Quelle carte d’extension choisir pour 4 SSD NVMe ?

Optez pour un modèle avec bridge PCIe comme la Sonnet M.2 4×4, la HighPoint SSD7104 ou l’ASUS Hyper M.2 x16 Gen5. Ces cartes n’exigent pas de bifurcation spéciale de la carte mère, contrairement aux adaptateurs passifs. Vérifiez la compatibilité PCIe : une carte 4.0 sur un slot 3.0 reste fonctionnelle mais réduite en vitesse. Prévoyez un slot PCIe x16 physique libre et, si la carte demande une alimentation supplémentaire (SATA ou Molex), branchez-la. Consultez le guide de Satis Expo pour un exemple concret.

Peut-on booter sur un SSD NVMe installé via une carte PCIe ?

Oui, à condition que votre carte mère supporte le démarrage NVMe (UEFI). La quasi-totalité des cartes depuis 2017 le font nativement. Si votre carte est plus ancienne, un bootloader comme Clover ou rEFInd installé sur une clé USB ou un petit disque SATA permet de contourner la limitation. La marche à suivre est documentée sur des forums comme PC Astuces et cette vidéo.

Un RAID 0 de 4 SSD NVMe est-il fiable ?

En termes de débit, c’est imprésionnant, mais la fiabilité est celle du maillon le plus faible : un disque défaillant et tout le RAID est perdu. Pour des données critiques, il vaut mieux éviter. Pour du scratch vidéo, des caches temporaires ou des jeux (avec sauvegardes cloud), le risque est acceptable. Les tests menés sur les cartes Sonnet montrent des débits cumulés au-delà de 8 500 Mo/s. Référence sur LDLC et DropReference.

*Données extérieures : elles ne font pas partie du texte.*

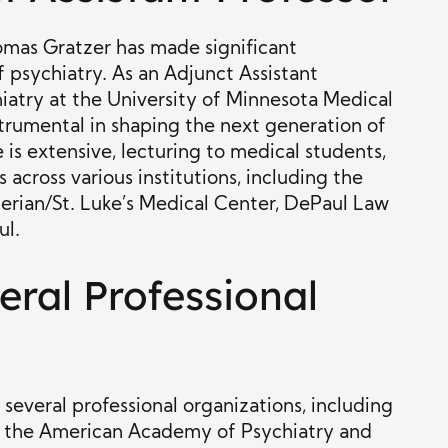
Thomas Gratzer has made significant
f psychiatry. As an Adjunct Assistant
iatry at the University of Minnesota Medical
trumental in shaping the next generation of
 is extensive, lecturing to medical students,
 across various institutions, including the
erian/St. Luke’s Medical Center, DePaul Law
ul.
ral Professional
several professional organizations, including
n, the American Academy of Psychiatry and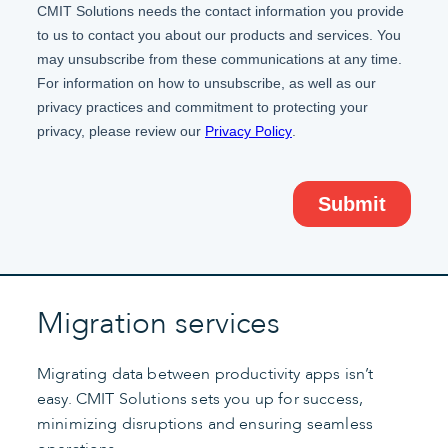
Migration services
Migrating data between productivity apps isn’t
easy. CMIT Solutions sets you up for success,
minimizing disruptions and ensuring seamless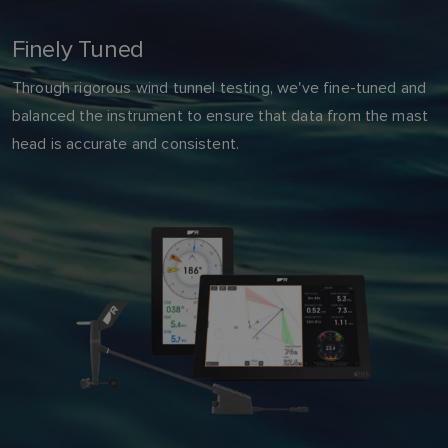
Finely Tuned
Through rigorous wind tunnel testing, we've fine-tuned and
balanced the instrument to ensure that data from the mast
head is accurate and consistent.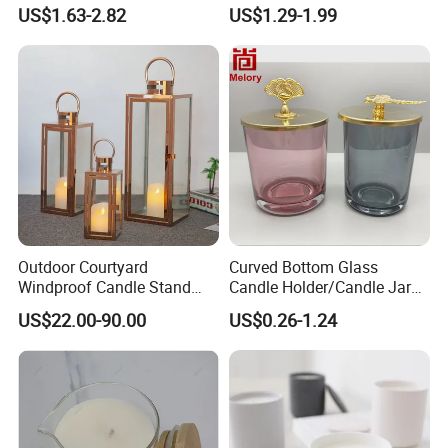
Candle Cup Home
and Christmas Decor
US$1.63-2.82
US$1.29-1.99
Decoration Aromatherapy
Container
Outdoor Courtyard
Curved Bottom Glass
Windproof Candle Stand
Candle Holder/Candle Jar
Large Wind Lantern Home
with Shiny Metal Lid
US$22.00-90.00
US$0.26-1.24
Decor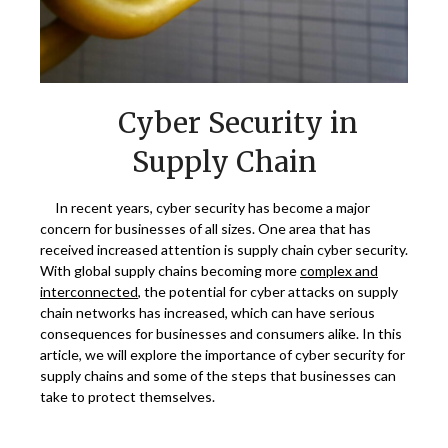
Cyber Security in
Supply Chain
In recent years, cyber security has become a major
concern for businesses of all sizes. One area that has
received increased attention is supply chain cyber security.
With global supply chains becoming more
complex and
interconnected
, the potential for cyber attacks on supply
chain networks has increased, which can have serious
consequences for businesses and consumers alike. In this
article, we will explore the importance of cyber security for
supply chains and some of the steps that businesses can
take to protect themselves.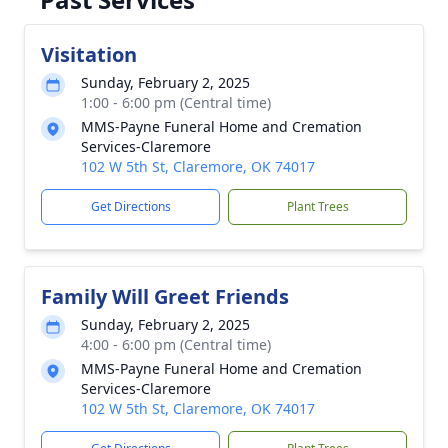
Visitation
Sunday, February 2, 2025
1:00 - 6:00 pm (Central time)
MMS-Payne Funeral Home and Cremation
Services-Claremore
102 W 5th St, Claremore, OK 74017
Get Directions
Plant Trees
Family Will Greet Friends
Sunday, February 2, 2025
4:00 - 6:00 pm (Central time)
MMS-Payne Funeral Home and Cremation
Services-Claremore
102 W 5th St, Claremore, OK 74017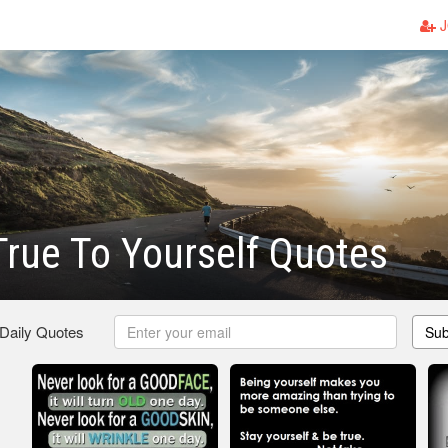
J
rue To Yourself Quotes
 Daily Quotes
Sub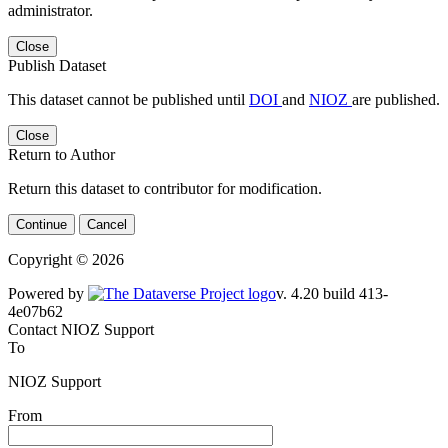
administrator.
Close
Publish Dataset
This dataset cannot be published until
DOI
and
NIOZ
are published.
Close
Return to Author
Return this dataset to contributor for modification.
Continue
Cancel
Copyright © 2026
Powered by
v. 4.20 build 413-
4e07b62
Contact NIOZ Support
To
NIOZ Support
From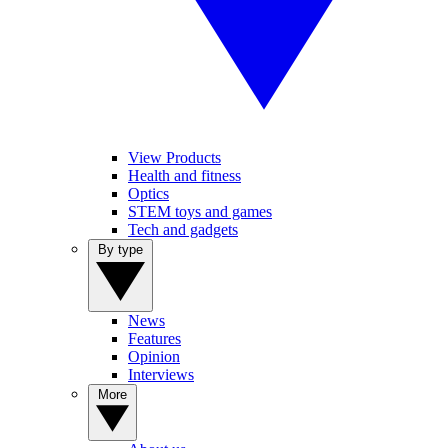
View Products
Health and fitness
Optics
STEM toys and games
Tech and gadgets
By type
News
Features
Opinion
Interviews
More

Comment refroidir correctement 4 SSD NVMe dans un boîtier ?

Utilisez impérativement les dissipateurs fournis avec la carte d’extension ou avec la carte mère, en retirant le film plastique des pads thermiques. Pour un refroidissement actif, branchez le ventilateur de la carte sur un connecteur PWM et réglez une courbe qui maintient les SSD sous 70 °C en charge. Si vous avez des SSD sur les ports M.2 natifs, beaucoup de cartes mères intègrent déjà des radiateurs efficaces. En cas de températures excessives, des dissipateurs tiers de marque (Sabrent, Be quiet!) peuvent être ajoutés. Plus d’informations sur cette vidéo et le guide Kingston.